RÉSUMÉ 3-La Fed entame l'ère Warsh en maintenant ses taux inchangés, mais prévoit une hausse plus tard dans l'année
information fournie par Reuters 17/06/2026 à 20:00

((Traduction automatisée par Reuters à l'aide de l'apprentissage automatique et de l'IA générative, veuillez vous référer à l'avertissement suivant: https://bit.ly/rtrsauto)) (Mises à jour suite à la publication de la déclaration de politique monétaire et des projections économiques)

* La banque centrale américaine maintient son taux directeur dans une fourchette de 3,50% à 3,75%

* Les projections indiquent une hausse des taux en 2026, neuf membres du comité anticipant une telle hausse

* La déclaration de politique monétaire ne fait plus mention d’une “orientation accommodante”

* Warsh tiendra une conférence de presse à 14h30 EDT (18h30 GMT)

par Howard Schneider

La Réserve fédérale a maintenu mercredi son taux directeur inchangé et les responsables monétaires s'attendent à une hausse des coûts d'emprunt dans le courant de l'année, dans un contexte d'inquiétudes croissantes concernant une inflation qui se maintient au-dessus de l'objectif de 2 % fixé par la banque centrale américaine.

Les nouvelles projections trimestrielles montrent que neuf responsables de la Fed anticipent désormais une hausse des taux d’ici fin 2026, et une déclaration de politique monétaire actualisée a supprimé les formulations qui avaient été utilisées pour signaler la probabilité de nouvelles baisses des coûts d’emprunt en 2026.
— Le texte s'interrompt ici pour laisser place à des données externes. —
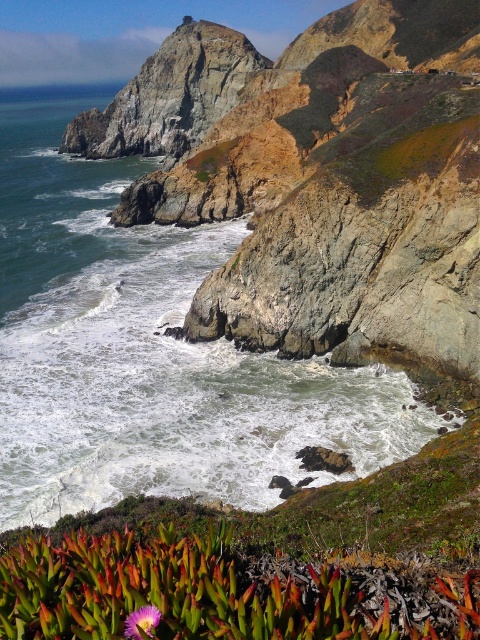 In the scene shown: You are a photographer planning to capture the purple matte flower at lower center and the foamy white water at center in a single frame. Based on their sizes, which object should you focus on to ensure both fit in the shot?

The foamy white water at center might be wider than the purple matte flower at lower center, so focusing on the foamy white water at center would help ensure both fit in the frame since it occupies more width.

You are standing at the base of the cliffs and want to reach the point marked at coordinates point (202, 371). If your drone can fly 150 feet, can it reach that point?

The point (202, 371) is 149.38 feet from the camera, so yes, the drone can reach it since it is within the 150 feet range.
En effet, cette déclaration, signe précoce de l’influence du nouveau président de la Fed, Kevin Warsh , a purement et simplement supprimé toute indication concernant les futures évolutions des taux, adoptant un format révisé qui se contente d’énoncer la décision de taux et de réaffirmer l’intention de la banque centrale de maintenir “des réserves abondantes dans le système bancaire”.
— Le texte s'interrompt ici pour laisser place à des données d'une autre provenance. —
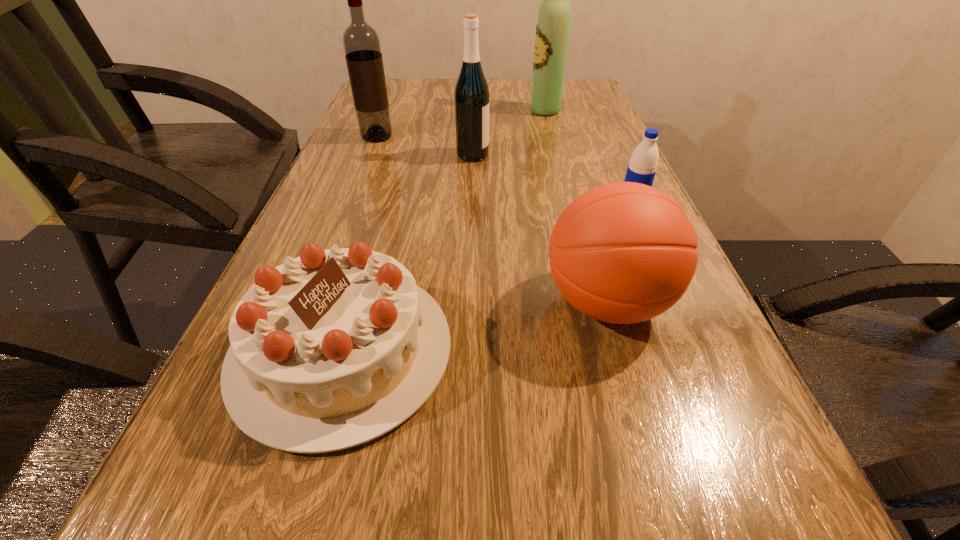 Identify the location of vacant space in between the nearest wine bottle and the third shortest object. Image resolution: width=960 pixels, height=540 pixels. [x=540, y=228].

What are the coordinates of `free space between the third nearest object and the birthday cake` in the screenshot? It's located at (488, 277).

The width and height of the screenshot is (960, 540). Identify the location of free space between the fourth tallest object and the birthday cake. (474, 326).

This screenshot has width=960, height=540. What are the coordinates of `free space between the fourth tallest object and the leftmost wine bottle` in the screenshot? It's located at coord(492,219).

Locate an element on the screen. The image size is (960, 540). free area in between the third nearest object and the birthday cake is located at coordinates (488, 277).

Locate an element on the screen. free space between the fourth shortest object and the birthday cake is located at coordinates (407, 253).

Select which object is the second closest to the fourth shortest object. Please provide its 2D coordinates. Your answer should be formatted as a tuple, i.e. [(x, y)], where the tuple contains the x and y coordinates of a point satisfying the conditions above.

[(553, 25)]

Where is `object that is the second closest to the farthest object`? Image resolution: width=960 pixels, height=540 pixels. object that is the second closest to the farthest object is located at coordinates (361, 43).

Select which wine bottle is the closest to the farthest wine bottle. Please provide its 2D coordinates. Your answer should be formatted as a tuple, i.e. [(x, y)], where the tuple contains the x and y coordinates of a point satisfying the conditions above.

[(471, 96)]

Locate an element on the screen. The image size is (960, 540). wine bottle object that ranks as the closest to the leftmost wine bottle is located at coordinates (471, 96).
Ce document raccourci, qui revient à un format similaire à celui utilisé par l’ancien président de la Fed, Alan Greenspan, a été approuvé à l’unanimité par 12 voix contre 0.

Le communiqué a révélé d’autres signes de l’influence précoce de Warsh sur le débat, alors qu’il prend ses fonctions après avoir été nommé plus tôt cette année par le président Donald Trump, ce dernier s’attendant à ce qu’il procède aux baisses de taux qu’il a exigées.

La description de la situation économique a abordé des points sur lesquels Warsh a mis l’accent, mentionnant que “la croissance de la productivité et les investissements en capital sont solides”. Tout en reconnaissant que l’inflation était “élevée par rapport à l’objectif de 2 % fixé par le Comité”, ce phénomène a été attribué en partie à “des chocs d’offre qui ont entraîné des hausses de prix dans certains secteurs, notamment celui de l’énergie”.

Les nouvelles projections indiquent un ralentissement marqué de l’inflation l’année prochaine.

“Le Comité garantira la stabilité des prix”, indique le communiqué.

PREMIÈRE CONFÉRENCE DE PRESSE

Warsh doit tenir une conférence de presse à 14h30 EDT (18h30 GMT), clôturant ainsi sa première réunion depuis sa prise de fonction le 22 mai en remplacement de l’ancien président de la Fed, Jerome Powell.

Seuls 18 des 19 responsables de la politique monétaire ont soumis leurs prévisions de taux, et bien que le “point” manquant ne puisse être identifié, il a vraisemblablement été omis par Warsh, qui n’occupe ce poste que depuis environ trois semaines et s’est montré critique à l’égard du “Résumé des projections économiques”.

Ce communiqué marque un tournant non seulement au niveau de la direction de la banque centrale, mais aussi dans les perspectives de politique monétaire qui, depuis l’automne 2024, visaient à réduire les coûts d’emprunt après les hausses de taux mises en place pour aider à maîtriser l’inflation, qui avait atteint des sommets inégalés depuis 40 ans pendant la pandémie de COVID-19.

Les projections des responsables indiquaient que le taux directeur, fixé dans une fourchette de 3,50% à 3,75% depuis décembre, augmenterait d’ici la fin de cette année.

Les prévisions d’inflation ont été revues à la hausse, passant de 2,7% pour la fin de 2026 à 3,6%, avant de retomber à 2,3% l’année prochaine, le tout sans hausse des taux – ce qui correspond au ton du communiqué attribuant la hausse des prix à des perturbations de l’offre qui devraient normalement s’estomper.

Les prévisions de croissance ont été légèrement revues à la baisse, le taux de chômage devant s’établir à 4,4% en fin d’année, soit le même niveau que dans les projections de la Fed de mars.